One woman I interviewed, Martha Ciurla, detailed how the program helped her in a unique way—one not dissimilar from the way it was intended to help the president of Pizza Hut’s son. Growing up, English was Ciurla’s second language growing up.
“I hated reading, mostly because it took me twice as long as the other kids to read anything. What was nice about BOOK IT! was that I could read at my own pace and still get rewarded for it. My dad always took us out for dinner on Friday nights, so we always ended up going to Pizza Hut to get my BOOK IT! stickers. I just wanted to fill that pin up as fast as I could,” she recalled.
“Other kids probably finished theirs way before me, but I didn’t know that. It made me start to like reading because I was finding books that I found interesting, and my vocabulary increased through all the books I was reading.”
Building your vocabulary and strengthening your comprehension skills are just some of the many benefits of reading and, when reading is accompanied by pizza as a reward, it’s no surprise that this program is three decades old. In fact, it’s kind of a shame that Pizza Hut’s BOOK IT! Program isn’t offered for adults.
Of course, like with anything, there have been naysayers—in 2007, a press release from the Campaign for a Commercial-Free Childhood (CCFC) stated that a personal pan pizza was too high-fat a reward for reading:
“BOOK IT! rewards students with certificates for a free Pizza Hut personal pizza when they reach certain reading goals. A Pizza Hut six-inch personal pan pizza has 630 calories and 27 grams of fat. With a topping, it can have as many as 770 calories and 39 grams of fat. For children ages 3-5, a Pizza Hut personal pizza can contain more than half of their daily caloric requirement, as well as their entire fat requirement.”

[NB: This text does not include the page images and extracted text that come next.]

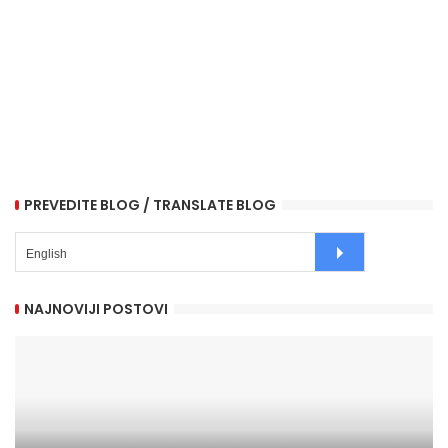
PREVEDITE BLOG / TRANSLATE BLOG
NAJNOVIJI POSTOVI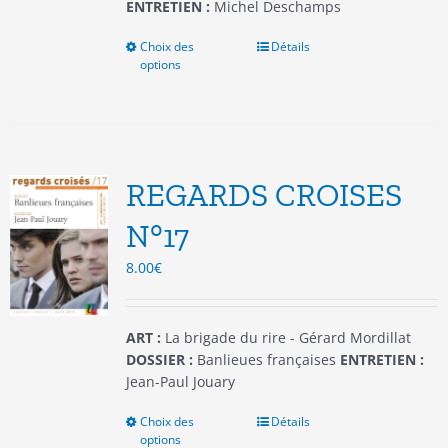
ENTRETIEN :
Michel Deschamps
Choix des
Ce
Détails
options
produit
a
plusieurs
variations.
Les
options
REGARDS CROISES
peuvent
être
N°17
choisies
8.00
€
sur
la
page
du
ART :
La brigade du rire - Gérard Mordillat
produit
DOSSIER :
Banlieues françaises
ENTRETIEN :
Jean-Paul Jouary
Choix des
Ce
Détails
options
produit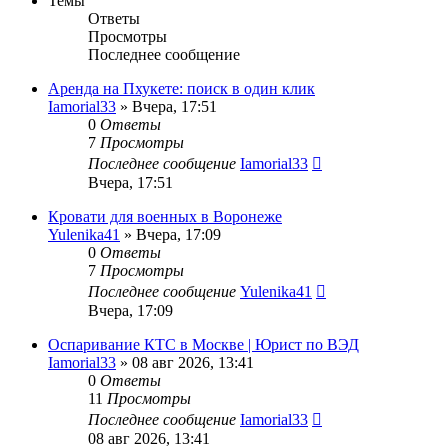
Темы
Ответы
Просмотры
Последнее сообщение
Аренда на Пхукете: поиск в один клик
Iamorial33
» Вчера, 17:51
0
Ответы
7
Просмотры
Последнее сообщение
Iamorial33
Вчера, 17:51
Кровати для военных в Воронеже
Yulenika41
» Вчера, 17:09
0
Ответы
7
Просмотры
Последнее сообщение
Yulenika41
Вчера, 17:09
Оспаривание КТС в Москве | Юрист по ВЭД
Iamorial33
» 08 авг 2026, 13:41
0
Ответы
11
Просмотры
Последнее сообщение
Iamorial33
08 авг 2026, 13:41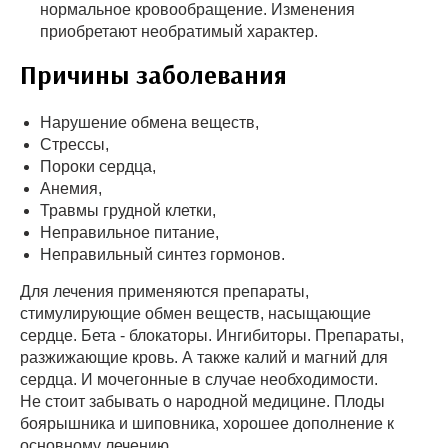
нормальное кровообращение. Изменения
приобретают необратимый характер.
Причины заболевания
Нарушение обмена веществ,
Стрессы,
Пороки сердца,
Анемия,
Травмы грудной клетки,
Неправильное питание,
Неправильный синтез гормонов.
Для лечения применяются препараты,
стимулирующие обмен веществ, насыщающие
сердце. Бета - блокаторы. Ингибиторы. Препараты,
разжижающие кровь. А также калий и магний для
сердца. И мочегонные в случае необходимости.
Не стоит забывать о народной медицине. Плоды
боярышника и шиповника, хорошее дополнение к
основному лечению.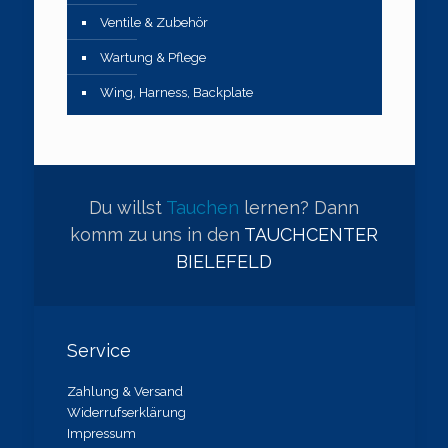
Ventile & Zubehör
Wartung & Pflege
Wing, Harness, Backplate
Du willst
Tauchen
lernen? Dann
komm zu uns in den
TAUCHCENTER
BIELEFELD
Service
Zahlung & Versand
Widerrufserklärung
Impressum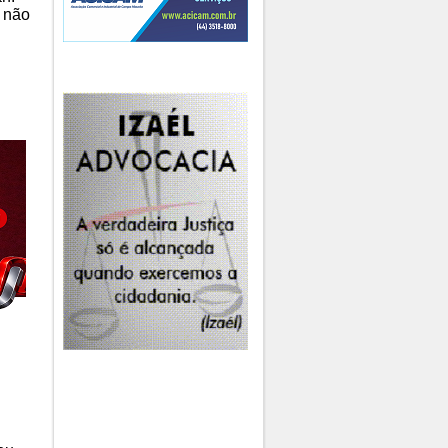
e não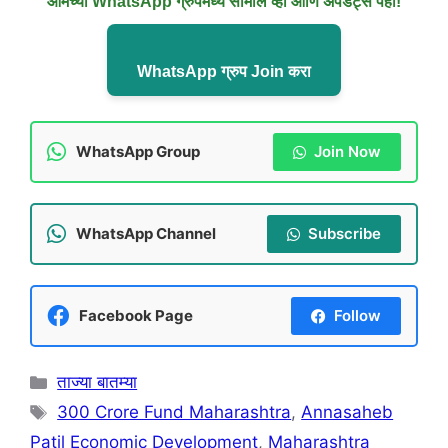
आमच्या WhatsApp ग्रुपमध्ये सामील व्हा आणि अपडेट्स पहा!
WhatsApp ग्रुप Join करा
WhatsApp Group
Join Now
WhatsApp Channel
Subscribe
Facebook Page
Follow
Categories
ताज्या बातम्या
Tags
300 Crore Fund Maharashtra
,
Annasaheb
Patil Economic Development
,
Maharashtra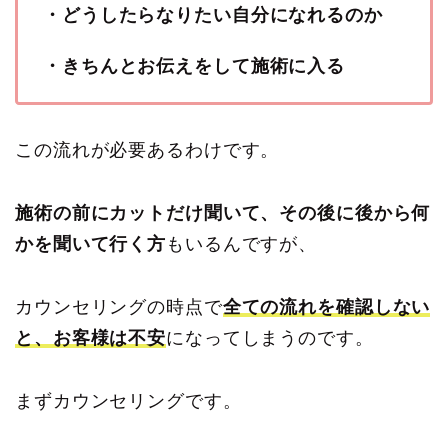
・どうしたらなりたい自分になれるのか
・きちんとお伝えをして施術に入る
この流れが必要あるわけです。
施術の前にカットだけ聞いて、その後に後から何
かを聞いて行く方
もいるんですが、
カウンセリングの時点で
全ての流れを確認しない
と、お客様は不安
になってしまうのです。
まずカウンセリングです。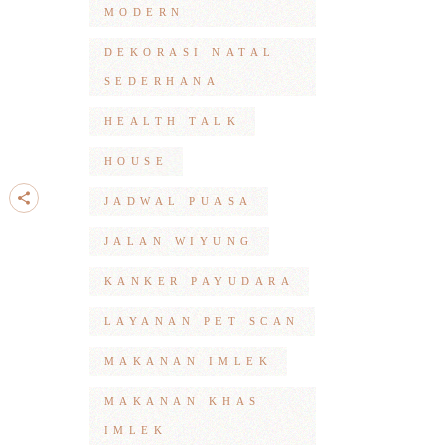
MODERN
DEKORASI NATAL
SEDERHANA
HEALTH TALK
HOUSE
JADWAL PUASA
JALAN WIYUNG
KANKER PAYUDARA
LAYANAN PET SCAN
MAKANAN IMLEK
MAKANAN KHAS
IMLEK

Of course, everyone knows that occasionally indulging in a tiny pizza isn’t going to kill anyone, and if it can get a reluctant or unwilling kid to read, do the calories really matter?
In 2014, Pizza Hut’s BOOK IT! Program remains popular, and the nostalgia factor for the BOOK IT! Program, primarily from alumni in their twenties and thirties, is just as strong as the program itself. To capitalize off the program’s nostalgic appeal, Pizza Hut has even began offering throwback BOOK IT! merchandise and apparel.
Pizza Hut’s BOOK IT! Program is open to kids ages 5-12 and is offered to public, private, and parochial schools, as well as home-schooled children. If a child under the age of 5 wants to participate, an older child who falls within the program’s age parameters can read to that child.
Today, teachers can create specific, personalized goals for each student in their class. Goals vary depending on a student’s reading level, reading speed, and other factors that teachers see fit. Just as when the program first started, parents are encouraged to get involved with their children.
If you’re a teacher or parent that wants to get involved, the deadline for the 2014-2015 program is September 1st. Pizza Hut’s BOOK IT! Program officially celebrates its birthday on October 1st, 2014—which just so happens to be the first day of National Pizza Month.